Second-year law student Rachel Hampson has spent her summer immersed in research and outreach for the Maine Indian Tribal-State Commission (MITSC). MITSC is an independent inter-governmental entity that, among other responsibilities, continually reviews the effectiveness of the social, economic and legal relationship between the Wabanaki Indian tribes and the state of Maine.
“River restoration and sustenance fishing rights are a current focus of MITSC, for example,” Hampson said. “I have been asked to research whether the treaty obligations assumed in 1820 are relevant to Maine’s current water management policies. I have been tasked with creating a research log of litigation and supplemental materials regarding the rights of tribal members to engage in their traditional cultural practices, including sustenance fishing.”
Her efforts have led her to meet with several tribal members to learn firsthand about the topics she is researching.
“I met with a Passamaquoddy tribal member who has been working on river restoration for many years,” Hampson said. “He explained how commercial industries and state policy have negatively affected the ability of fish like salmon and herring to travel the Maine rivers for spawning. His efforts to improve the fish population so that tribal members may practice sustenance fishing were inspiring.”
Hampson pursued the position with MITSC as part of St. Thomas Law’s Fredrikson & Byron Public Interest Externship Program, which offers students the opportunity to gain relevant professional experience. Her position is one of two externships funded this summer by the St. Thomas Minnesota Justice Foundation (MJF) Student Chapter through a Public Interest Law Fellowship (PILF) grant.
Working in a public interest legal externship is exactly what Hampson said she was hoping to do this summer. She said she specifically wanted to contribute to an organization that is working to improve the relationship between tribal communities and state government. It is a topic she is familiar with because of her father, a legal aid attorney who has specialized in Indian law for the past 30 years.
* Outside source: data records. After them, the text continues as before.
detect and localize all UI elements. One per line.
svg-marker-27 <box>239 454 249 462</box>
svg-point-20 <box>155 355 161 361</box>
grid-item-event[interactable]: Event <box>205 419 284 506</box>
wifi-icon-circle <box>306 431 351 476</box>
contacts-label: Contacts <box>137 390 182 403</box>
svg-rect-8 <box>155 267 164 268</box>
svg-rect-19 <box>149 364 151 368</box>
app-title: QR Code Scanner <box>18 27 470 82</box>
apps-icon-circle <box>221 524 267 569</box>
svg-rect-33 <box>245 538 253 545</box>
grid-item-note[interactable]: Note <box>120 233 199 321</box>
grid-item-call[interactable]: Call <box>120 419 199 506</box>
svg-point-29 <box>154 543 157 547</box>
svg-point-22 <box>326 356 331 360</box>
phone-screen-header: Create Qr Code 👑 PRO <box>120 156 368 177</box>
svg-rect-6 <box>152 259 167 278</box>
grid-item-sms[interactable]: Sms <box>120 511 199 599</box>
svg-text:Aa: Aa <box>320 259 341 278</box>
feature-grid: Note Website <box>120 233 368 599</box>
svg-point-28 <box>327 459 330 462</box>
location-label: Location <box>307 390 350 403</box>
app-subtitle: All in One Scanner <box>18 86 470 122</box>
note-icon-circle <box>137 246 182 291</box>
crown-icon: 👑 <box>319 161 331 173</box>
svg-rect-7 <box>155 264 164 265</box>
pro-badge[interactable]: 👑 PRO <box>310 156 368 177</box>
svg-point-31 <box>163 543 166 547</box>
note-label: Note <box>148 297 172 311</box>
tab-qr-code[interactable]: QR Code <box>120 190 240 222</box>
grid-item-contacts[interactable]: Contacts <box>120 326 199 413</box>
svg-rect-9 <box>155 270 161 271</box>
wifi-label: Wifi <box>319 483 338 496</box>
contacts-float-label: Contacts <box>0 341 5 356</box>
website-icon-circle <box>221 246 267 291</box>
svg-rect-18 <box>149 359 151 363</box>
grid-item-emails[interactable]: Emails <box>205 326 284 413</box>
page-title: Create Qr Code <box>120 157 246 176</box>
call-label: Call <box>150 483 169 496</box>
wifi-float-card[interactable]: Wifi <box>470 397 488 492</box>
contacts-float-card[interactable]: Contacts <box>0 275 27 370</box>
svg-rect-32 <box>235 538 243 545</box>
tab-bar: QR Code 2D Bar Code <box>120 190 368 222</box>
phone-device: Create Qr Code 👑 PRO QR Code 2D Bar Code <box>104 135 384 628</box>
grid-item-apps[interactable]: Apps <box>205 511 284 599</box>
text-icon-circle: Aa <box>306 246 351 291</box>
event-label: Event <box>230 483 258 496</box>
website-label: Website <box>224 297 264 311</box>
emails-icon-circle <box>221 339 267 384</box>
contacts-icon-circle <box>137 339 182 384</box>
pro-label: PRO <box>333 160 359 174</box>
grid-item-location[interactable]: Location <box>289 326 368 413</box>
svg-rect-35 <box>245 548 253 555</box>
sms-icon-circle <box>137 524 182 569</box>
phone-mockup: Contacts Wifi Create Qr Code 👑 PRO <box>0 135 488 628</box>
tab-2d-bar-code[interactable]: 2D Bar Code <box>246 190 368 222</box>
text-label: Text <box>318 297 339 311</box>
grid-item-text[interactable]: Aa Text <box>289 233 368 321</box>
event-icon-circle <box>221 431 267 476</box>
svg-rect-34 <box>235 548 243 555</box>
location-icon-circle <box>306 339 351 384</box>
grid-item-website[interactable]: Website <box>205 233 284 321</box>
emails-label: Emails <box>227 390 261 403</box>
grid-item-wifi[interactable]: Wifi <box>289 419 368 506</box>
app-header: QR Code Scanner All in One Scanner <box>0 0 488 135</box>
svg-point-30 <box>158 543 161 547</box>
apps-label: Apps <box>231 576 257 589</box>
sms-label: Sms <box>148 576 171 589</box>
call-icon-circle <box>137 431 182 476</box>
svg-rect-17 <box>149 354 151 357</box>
The externship also provided Hampson with a chance to get back to Maine, where she was born and spent some of her childhood (her family also lived in California, New York and Minnesota) and worked as an AmeriCorps VISTA volunteer after college. The AmeriCorps position is what first brought Hampson to the part of Maine known as “downeast,” which comprises an area along the coast in the easternmost part of the state and includes two Indian reservations who have representatives to MITSC.
“Downeast is an intriguing place," Hampson said. "It combines the awesome natural beauty of the Maine coast with a population of people who are extremely hardworking and community-minded, while struggling with some of the worst statistics of poverty, unemployment and health issues in the country. I had been looking for an opportunity to serve the community here and with the new governor and momentum from the Maine Legislature, working for MITSC at this dynamic time was the perfect opportunity.”
This summer, as she has gone about her work, Hampson said she has regularly recalled skills she learned and cases she studied in her St. Thomas Law classes.
“From day one I have applied the research skills I gained from my Lawyering Skills class with Professor Ben Carpenter, and the workshops offered by the law librarians,” Hampson said. “Many of the cases I have been researching have complicated jurisdictional and procedural issues and cite to the cases we studied in Civil Procedure with Professor Michael Paulsen. I’ve also employed Professor Jerry Organ’s method of listing pertinent questions when I’m given a task, to organize my thoughts and develop the scope of my research.”
Hampson’s externship hasn’t been all work, however: She said she has taken time to enjoy the advantages of a summer on the downeast Maine coast.
“My externship has been amazing,” Hampson said. “And it has had the added benefit of fresh lobsters and clams every day!”